La troisième partie (« Donner à voir : les configurations du regard dans la prose du poème ») est peut-être la plus originale : elle aborde, par-delà la référence aux arts visuels, la question de la visualité au travers des motifs métatextuels de la fenêtre, du miroir et de l’œil qui, modélisant le regard et induisant une réflexion sur la mimésis, produisent une forme de mise en abyme des processus de composition et de réception du poème. B. Bourgeois, qui les envisage comme « hypersignes », étudie leurs différentes déclinaisons textuelles, s’attardant, avec raison, sur Baudelaire chez qui la récurrence des fenêtres interpelle, jusqu’à Ponge, qui les convoque pour mieux les obstruer, rabattant un volet fait de mots sur le blanc de la page qui s’offre dans sa matérialité en lieu et place du réel, auquel la fenêtre est censée donner accès.

Le miroir, « métaphore privilégiée de l’expérience esthétique et de la représentation » – pour reprendre les termes de B. Ribémont (cité p. 215) – , se voit, dans le poème en prose, doté de significations nouvelles sous la plume de Baudelaire et de Huysmans, qui en font le réceptacle d’un réel prosaïque, dégradé, égarant le lecteur dans des effets de spécularité troublants, voire trompeurs. Ces jeux de trompe-l’œil se perpétuent au XXe siècle, jusqu’aux déformations reverdiennes, qui ne sont pas sans faire naître une « inquiétante étrangeté », produisant une déstabilisation du réel.

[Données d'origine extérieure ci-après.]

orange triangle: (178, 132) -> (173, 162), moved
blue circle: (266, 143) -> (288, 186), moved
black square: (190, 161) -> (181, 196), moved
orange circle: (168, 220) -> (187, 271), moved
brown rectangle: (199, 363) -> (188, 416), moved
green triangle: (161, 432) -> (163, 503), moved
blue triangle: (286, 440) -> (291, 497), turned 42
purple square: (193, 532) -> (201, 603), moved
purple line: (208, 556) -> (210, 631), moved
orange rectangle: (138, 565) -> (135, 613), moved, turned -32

Enfin, l’œil est plus inégalement sollicité parmi les poètes du corpus. C’est dans les poèmes les plus matériellement visuels (calligrammes d’Apollinaire, typographies induisant un parcours du regard) que sa présence cristallise véritablement les ambitions des « artistes de la page ».

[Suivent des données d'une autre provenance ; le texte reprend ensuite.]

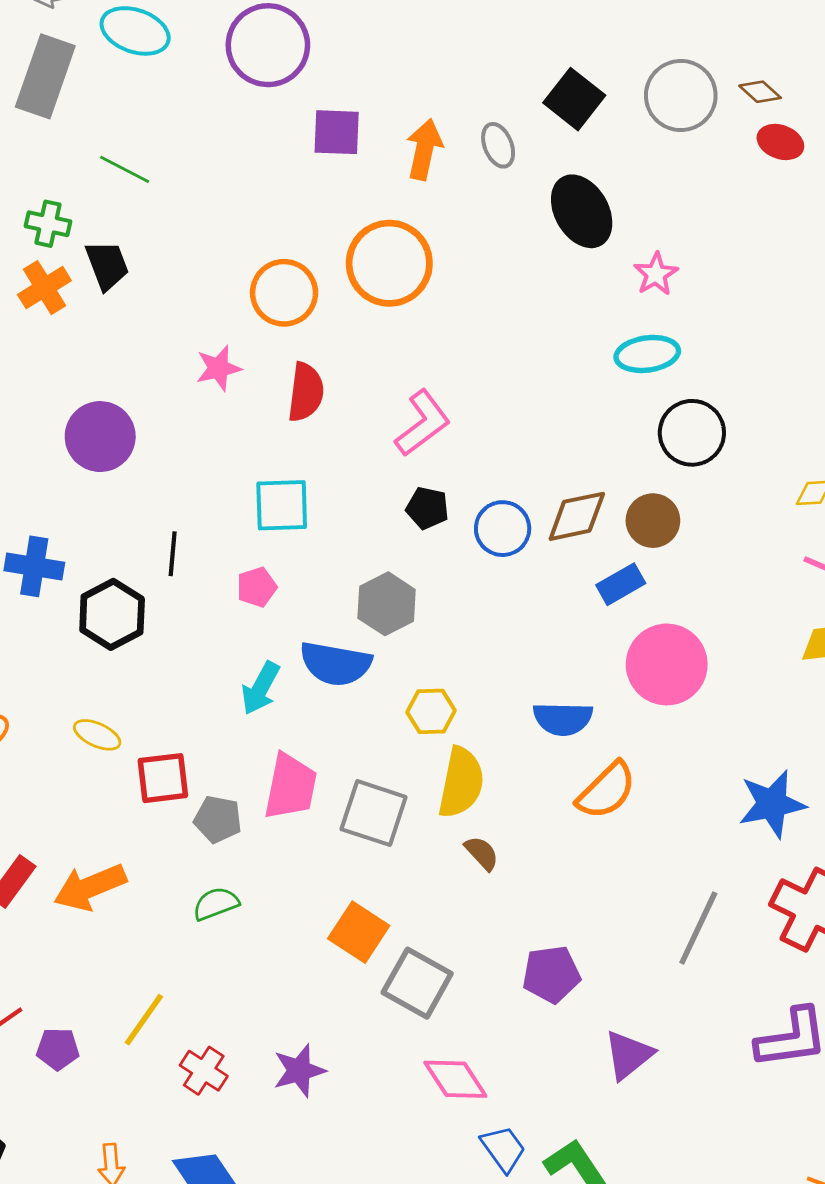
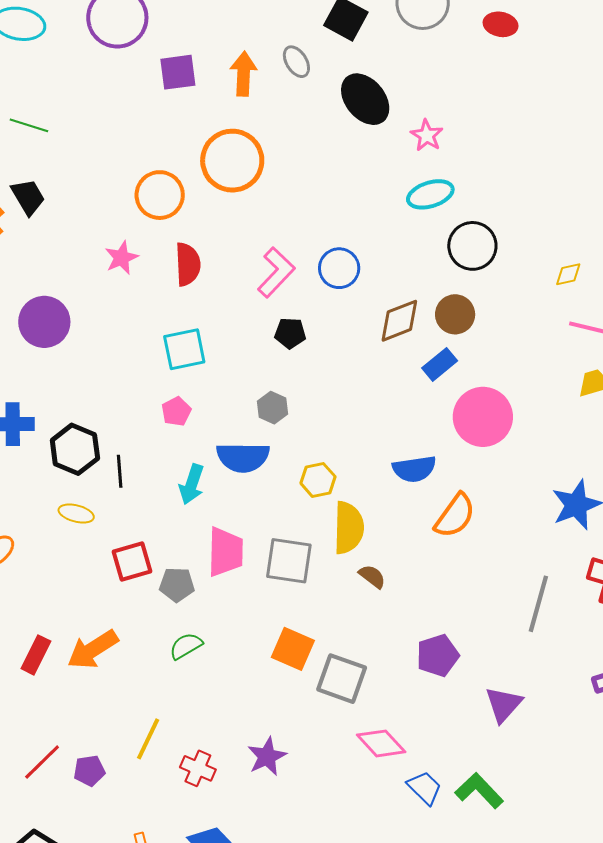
blue circle: (503, 529) -> (339, 268), moved
black line: (173, 554) -> (120, 471), moved
gray hexagon: (387, 604) -> (272, 408), size x0.7
yellow ellipse: (97, 735) -> (76, 514), moved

De ce parcours, on retiendra particulièrement la combinaison entre largeur de vues, envisageant poètes des XIXe et XXe siècles, et analyses de détail de poèmes judicieusement choisis, parfois déjà souvent étudiés, parfois beaucoup moins. Dans tous les cas, B. Bourgeois situe toujours avec justesse son propos en regard de la littérature critique existante, reprenant certaines analyses, en discutant et en affinant d’autres, remettant en question certaines lectures en apportant un éclairage subtil et inédit. C’est donc à une nouvelle appréhension de l’histoire du poème en prose, sur la longue durée, qu’il invite, en questionnant, sur de nouveaux frais, sa visualité et son affinité avec les arts plastiques, qui ne se limitent guère au travail de « transposition ». On regrettera peut-être, même s’il s’agit d’un choix assumé (p. 23), l’absence de la photographie, dont l’apparition a si profondément bouleversé le champ artistique au XIXe siècle, tout comme le peu de place occupé par la critique d’art (comme la presse en général), qui, déjà bien étudiée par ailleurs chez plusieurs poètes du corpus, aurait sans doute éloigné l’auteur du fil rouge qui sous-tend une argumentation très resserrée. Signalons enfin le plaisir que procure la lecture de ce volume, soigneusement édité et illustré, et rédigé dans une langue claire et précise.